* Required action:
Scan the lines below for the string "misSuperMercados". Reply with how many match, and no other words.

* Entries shown:
# # # #
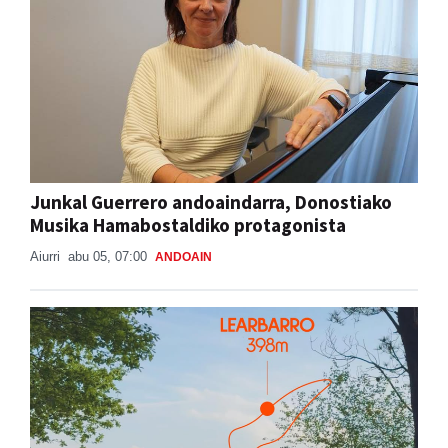
Junkal Guerrero andoaindarra, Donostiako
Musika Hamabostaldiko protagonista
Aiurri
abu 05, 07:00
ANDOAIN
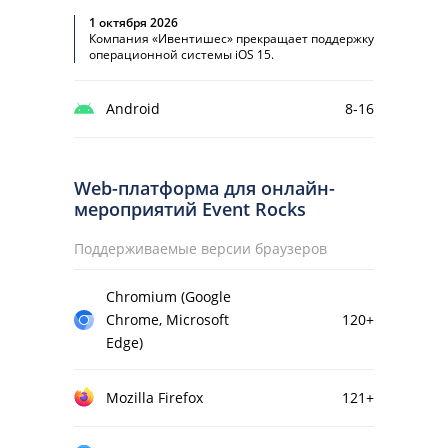
1 октября 2026
Компания «Ивентишес» прекращает поддержку
операционной системы iOS 15.
Android
8-16
Web-платформа для онлайн-
мероприятий Event Rocks
Поддерживаемые версии браузеров
Chromium (Google
Chrome, Microsoft
120+
Edge)
Mozilla Firefox
121+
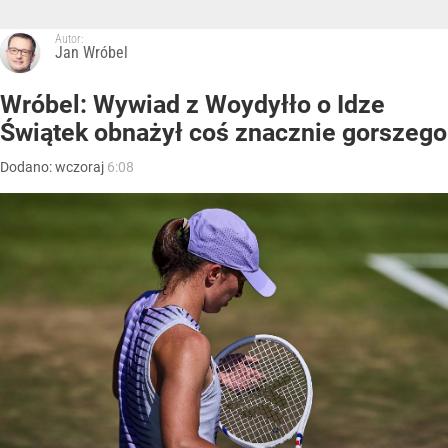
Autor:
Jan Wróbel
Wróbel: Wywiad z Woydyłło o Idze
Świątek obnażył coś znacznie gorszego
Dodano:
wczoraj
6:08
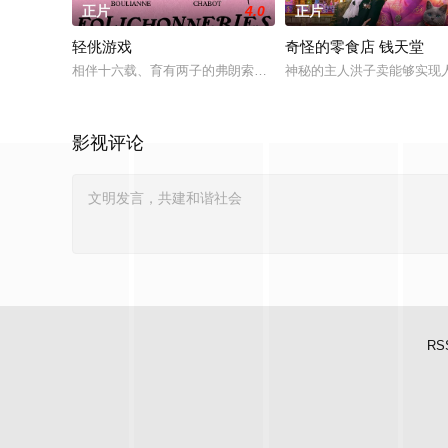
正片
4.0
正片
轻佻游戏
奇怪的零食店 钱天堂
相伴十六载、育有两子的弗朗索瓦与朱莉陷入灵肉疏离。为探索
神秘的主人洪子卖能够实现
影视评论
RS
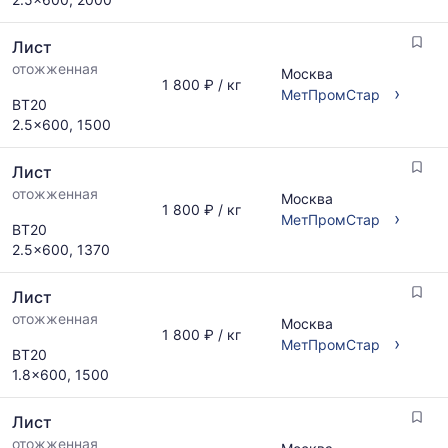
Лист
отожженная
Москва
1 800 ₽ / кг
›
МетПромСтар
ВТ20
2.5x600, 1500
Лист
отожженная
Москва
1 800 ₽ / кг
›
МетПромСтар
ВТ20
2.5x600, 1370
Лист
отожженная
Москва
1 800 ₽ / кг
›
МетПромСтар
ВТ20
1.8x600, 1500
Лист
отожженная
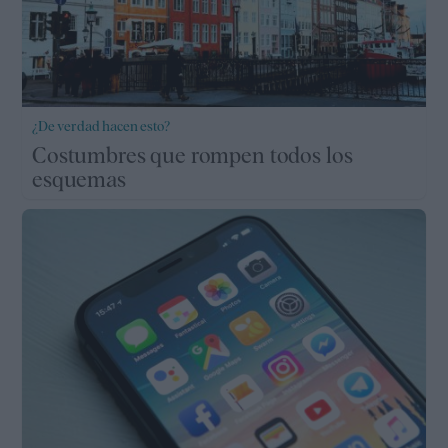
¿De verdad hacen esto?
Costumbres que rompen todos los
esquemas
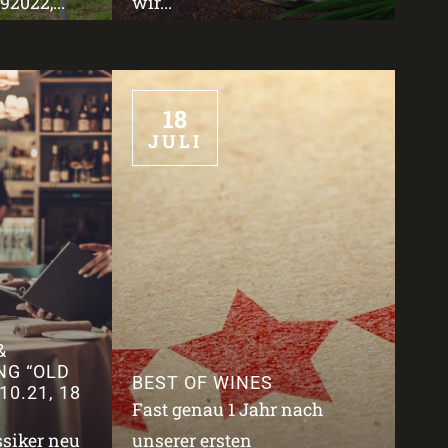
2022,...
wir...
18
JULI
&
NG “OLD
BEST OF WINES
10.21, 18
Fast genau 1 Jahr nach
ssiker neu
unserer ersten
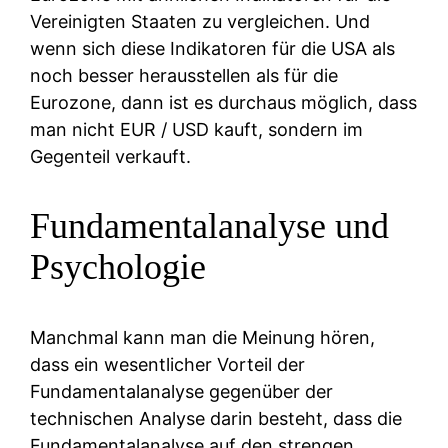
Vereinigten Staaten zu vergleichen. Und
wenn sich diese Indikatoren für die USA als
noch besser herausstellen als für die
Eurozone, dann ist es durchaus möglich, dass
man nicht EUR / USD kauft, sondern im
Gegenteil verkauft.
Fundamentalanalyse und
Psychologie
Manchmal kann man die Meinung hören,
dass ein wesentlicher Vorteil der
Fundamentalanalyse gegenüber der
technischen Analyse darin besteht, dass die
Fundamentalanalyse auf den strengen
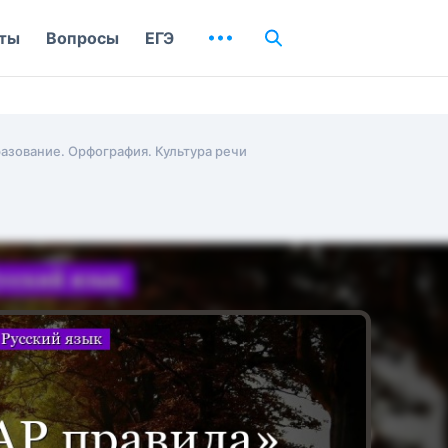
ты
Вопросы
ЕГЭ
азование. Орфография. Культура речи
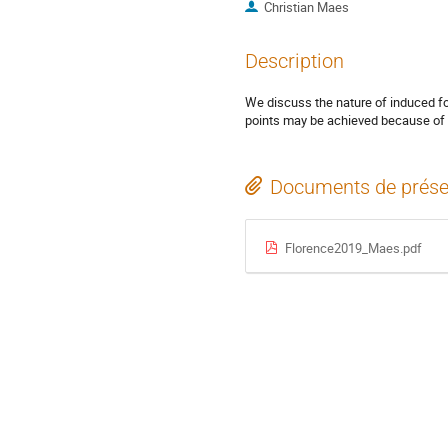
Christian Maes
Description
We discuss the nature of induced fo
points may be achieved because of 
Documents de prése
Florence2019_Maes.pdf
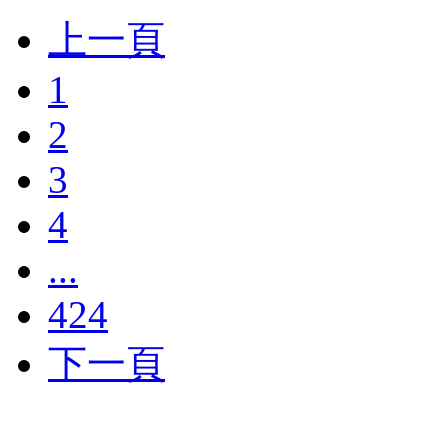
上一頁
1
2
3
4
...
424
下一頁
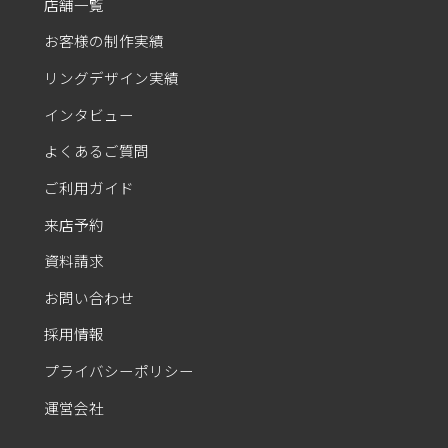
店舗一覧
お客様の制作実績
リングデザイン実績
インタビュー
よくあるご質問
ご利用ガイド
来店予約
資料請求
お問い合わせ
採用情報
プライバシーポリシー
運営会社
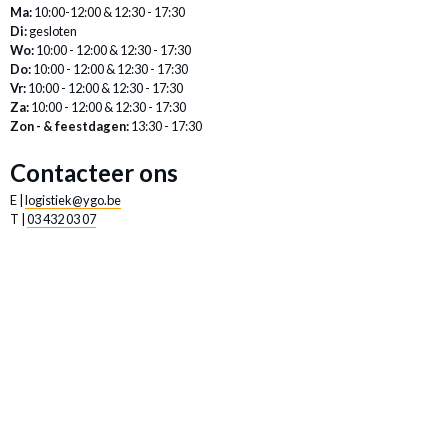
Ma:
10:00-12:00 & 12:30 - 17:30
Di:
gesloten
Wo:
10:00 - 12:00 & 12:30 - 17:30
Do:
10:00 - 12:00 & 12:30 - 17:30
Vr:
10:00 - 12:00 & 12:30 - 17:30
Za:
10:00 - 12:00 & 12:30 - 17:30
Zon - & feestdagen:
13:30 - 17:30
Contacteer ons
E |
logistiek@ygo.be
T |
03 432 03 07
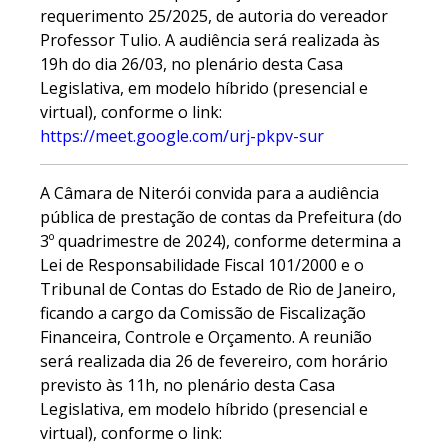
requerimento 25/2025, de autoria do vereador
Professor Tulio. A audiência será realizada às
19h do dia 26/03, no plenário desta Casa
Legislativa, em modelo híbrido (presencial e
virtual), conforme o link:
https://meet.google.com/urj-pkpv-sur
A Câmara de Niterói convida para a audiência
pública de prestação de contas da Prefeitura (do
3º quadrimestre de 2024), conforme determina a
Lei de Responsabilidade Fiscal 101/2000 e o
Tribunal de Contas do Estado de Rio de Janeiro,
ficando a cargo da Comissão de Fiscalização
Financeira, Controle e Orçamento. A reunião
será realizada dia 26 de fevereiro, com horário
previsto às 11h, no plenário desta Casa
Legislativa, em modelo híbrido (presencial e
virtual), conforme o link:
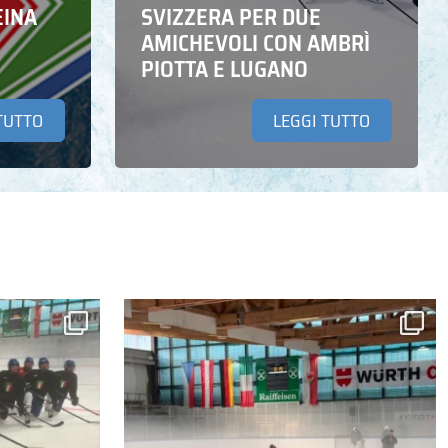
EINA
SVIZZERA PER DUE
AMICHEVOLI CON AMBRÌ
PIOTTA E LUGANO
TUTTO
LEGGI TUTTO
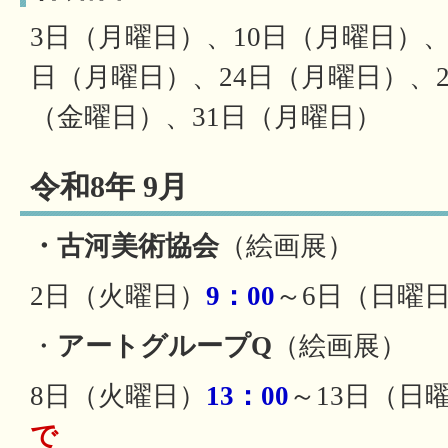
3日（月曜日）、10日（月曜日）、
日（月曜日）、24日（月曜日）、2
（金曜日）、31日（月曜日）
令和8年 9月
・古河美術協会
（絵画展）
2日（火曜日）
9：00
～6日（日曜
・
アートグループQ
（絵画展）
8日（火曜日）
13：00
～13日（日
で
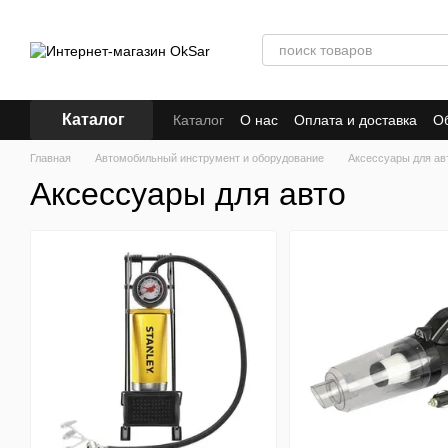
Перейти к основному контенту
Каталог
Каталог
О нас
Оплата и доставка
Об
Бренды
Кредит
Главная
Автомобильный инструмент и оборудование
Аксессуары для ав
Аксессуары для авто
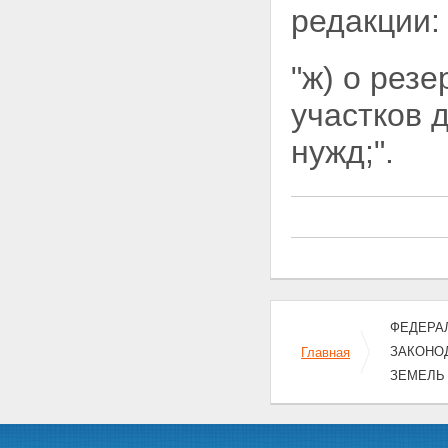
редакции:
"ж) о рез
участков
нужд;".
ФЕДЕРАЛ
ЗАКОНО
Главная
ЗЕМЕЛЬ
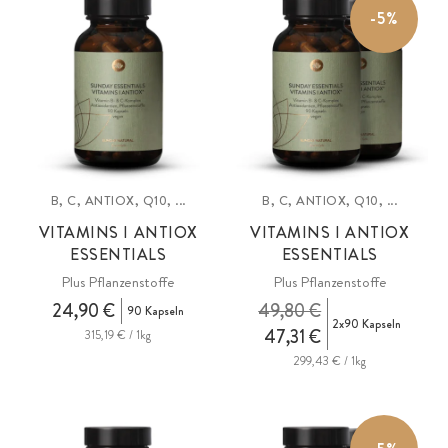
-5%
Nährstoffe in einem einzigen Präparat.
B, C, ANTIOX, Q10, ...
B, C, ANTIOX, Q10, ...
VITAMINS I ANTIOX
VITAMINS I ANTIOX
ESSENTIALS
ESSENTIALS
Plus Pflanzenstoffe
Plus Pflanzenstoffe
24,90 €
49,80 €
90 Kapseln
2x90 Kapseln
47,31 €
315,19 € / 1kg
299,43 € / 1kg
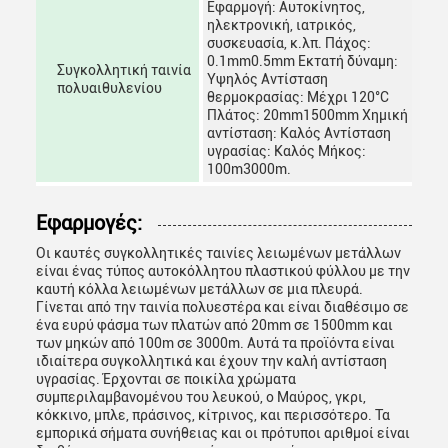
Εφαρμογή: Αυτοκίνητος,
ηλεκτρονική, ιατρικός,
συσκευασία, κ.λπ. Πάχος:
0.1mm0.5mm Εκτατή δύναμη:
Συγκολλητική ταινία
Υψηλός Αντίσταση
πολυαιθυλενίου
θερμοκρασίας: Μέχρι 120°C
Πλάτος: 20mm1500mm Χημική
αντίσταση: Καλός Αντίσταση
υγρασίας: Καλός Μήκος:
100m3000m.
Εφαρμογές:
Οι καυτές συγκολλητικές ταινίες λειωμένων μετάλλων
είναι ένας τύπος αυτοκόλλητου πλαστικού φύλλου με την
καυτή κόλλα λειωμένων μετάλλων σε μια πλευρά.
Γίνεται από την ταινία πολυεστέρα και είναι διαθέσιμο σε
ένα ευρύ φάσμα των πλατών από 20mm σε 1500mm και
των μηκών από 100m σε 3000m. Αυτά τα προϊόντα είναι
ιδιαίτερα συγκολλητικά και έχουν την καλή αντίσταση
υγρασίας. Έρχονται σε ποικίλα χρώματα
συμπεριλαμβανομένου του λευκού, ο Μαύρος, γκρι,
κόκκινο, μπλε, πράσινος, κίτρινος, και περισσότερο. Τα
εμπορικά σήματα συνήθειας και οι πρότυποι αριθμοί είναι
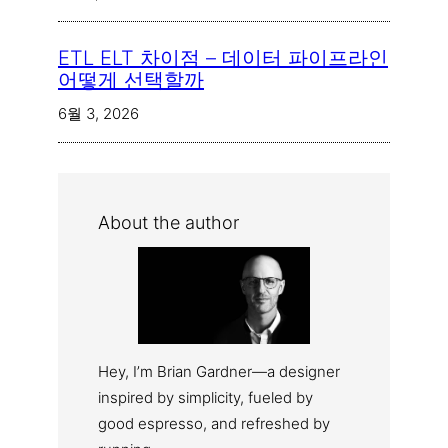
ETL ELT 차이점 – 데이터 파이프라인
어떻게 선택할까
6월 3, 2026
About the author
Hey, I’m Brian Gardner—a designer
inspired by simplicity, fueled by
good espresso, and refreshed by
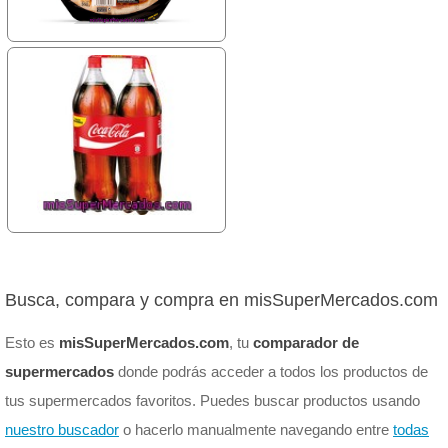
Busca, compara y compra en misSuperMercados.com
Esto es
misSuperMercados.com
, tu
comparador de
supermercados
donde podrás acceder a todos los productos de
tus supermercados favoritos. Puedes buscar productos usando
nuestro buscador
o hacerlo manualmente navegando entre
todas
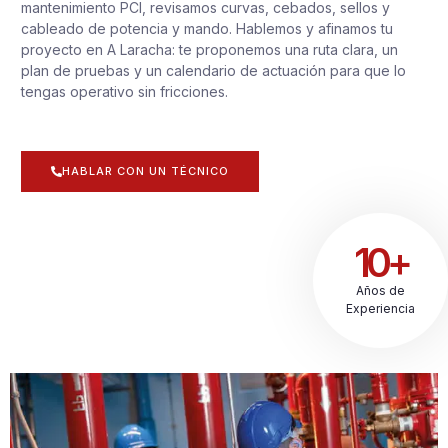
mantenimiento PCI, revisamos curvas, cebados, sellos y
cableado de potencia y mando. Hablemos y afinamos tu
proyecto en A Laracha: te proponemos una ruta clara, un
plan de pruebas y un calendario de actuación para que lo
tengas operativo sin fricciones.
HABLAR CON UN TÉCNICO
10+
Años de
Experiencia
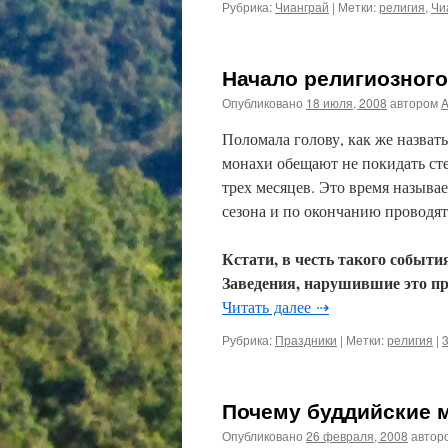
Рубрика:
Чианграй
|
Метки:
религия
,
Чи
Начало религиозного
Опубликовано
18 июля, 2008
автором
Поломала голову, как же назват
монахи обещают не покидать сте
трех месяцев. Это время называе
сезона и по окончанию проводят
Кстати, в честь такого события
Заведения, нарушившие это п
Читать далее ⇢
Рубрика:
Праздники
|
Метки:
религия
|
Почему буддийские 
Опубликовано
26 февраля, 2008
автор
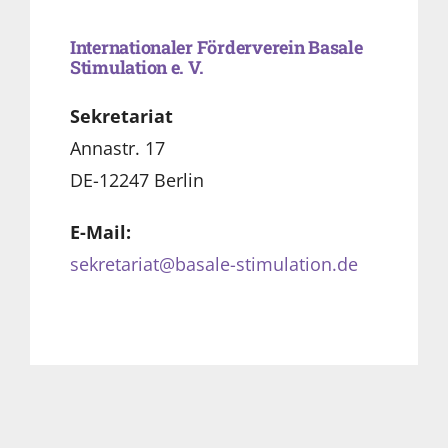
Internationaler Förderverein Basale
Stimulation e. V.
Sekretariat
Annastr. 17
DE-12247 Berlin
E-Mail:
sekretariat@basale-stimulation.de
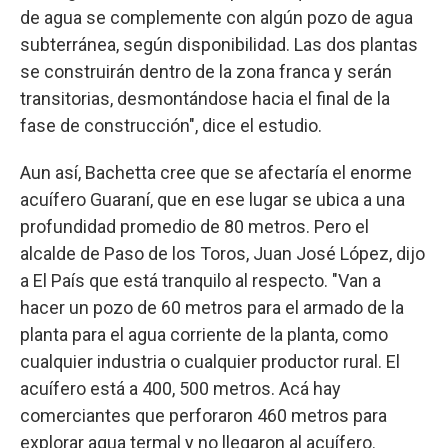
de agua se complemente con algún pozo de agua
subterránea, según disponibilidad. Las dos plantas
se construirán dentro de la zona franca y serán
transitorias, desmontándose hacia el final de la
fase de construcción", dice el estudio.
Aun así, Bachetta cree que se afectaría el enorme
acuífero Guaraní, que en ese lugar se ubica a una
profundidad promedio de 80 metros. Pero el
alcalde de Paso de los Toros, Juan José López, dijo
a El País que está tranquilo al respecto. "Van a
hacer un pozo de 60 metros para el armado de la
planta para el agua corriente de la planta, como
cualquier industria o cualquier productor rural. El
acuífero está a 400, 500 metros. Acá hay
comerciantes que perforaron 460 metros para
explorar agua termal y no llegaron al acuífero.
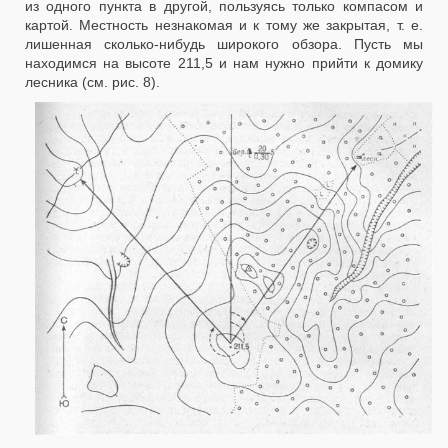
из одного пункта в другой, пользуясь только компасом и
картой. Местность незнакомая и к тому же закрытая, т. е.
лишенная сколько-нибудь широкого обзора. Пусть мы
находимся на высоте 211,5 и нам нужно прийти к домику
лесника (см. рис. 8).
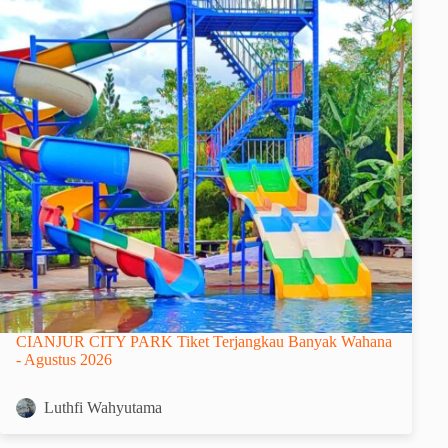
CIANJUR CITY PARK Tiket Terjangkau Banyak Wahana
- Agustus 2026
Luthfi Wahyutama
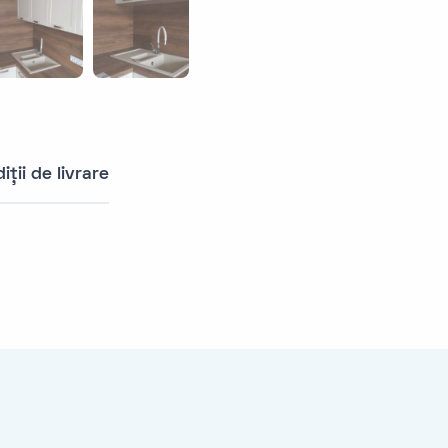
iții de livrare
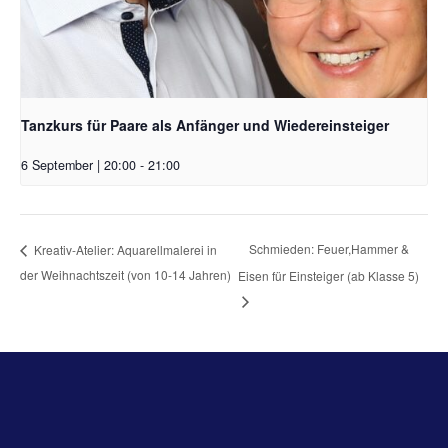
Tanzkurs für Paare als Anfänger und Wiedereinsteiger
6 September | 20:00
-
21:00
Schmieden: Feuer,Hammer &
Kreativ-Atelier: Aquarellmalerei in
der Weihnachtszeit (von 10-14 Jahren)
Eisen für Einsteiger (ab Klasse 5)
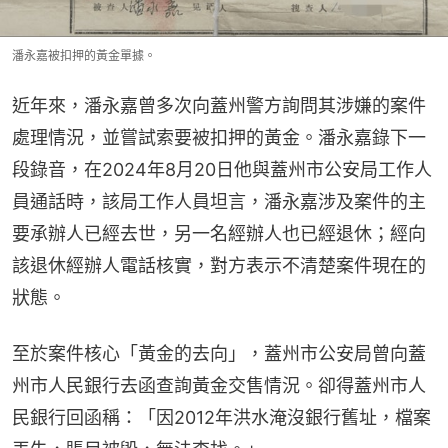
潘永嘉被扣押的黃金單據。
近年來，潘永嘉曾多次向蓋州警方詢問其涉嫌的案件
處理情況，並嘗試索要被扣押的黃金。潘永嘉錄下一
段錄音，在2024年8月20日他與蓋州市公安局工作人
員通話時，該局工作人員坦言，潘永嘉涉及案件的主
要承辦人已經去世，另一名經辦人也已經退休；經向
該退休經辦人電話核實，對方表示不清楚案件現在的
狀態。
至於案件核心「黃金的去向」，蓋州市公安局曾向蓋
州市人民銀行去函查詢黃金交售情況。卻得蓋州市人
民銀行回函稱：「因2012年洪水淹沒銀行舊址，檔案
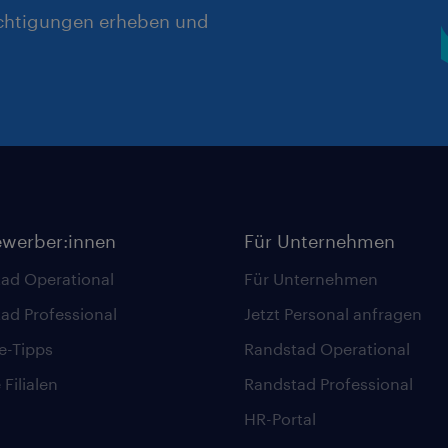
chtigungen erheben und
ewerber:innen
Für Unternehmen
ad Operational
Für Unternehmen
ad Professional
Jetzt Personal anfragen
re-Tipps
Randstad Operational
Filialen
Randstad Professional
HR-Portal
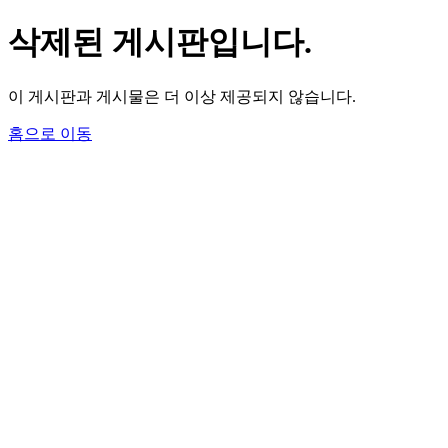
삭제된 게시판입니다.
이 게시판과 게시물은 더 이상 제공되지 않습니다.
홈으로 이동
# # # #
* Written response:
2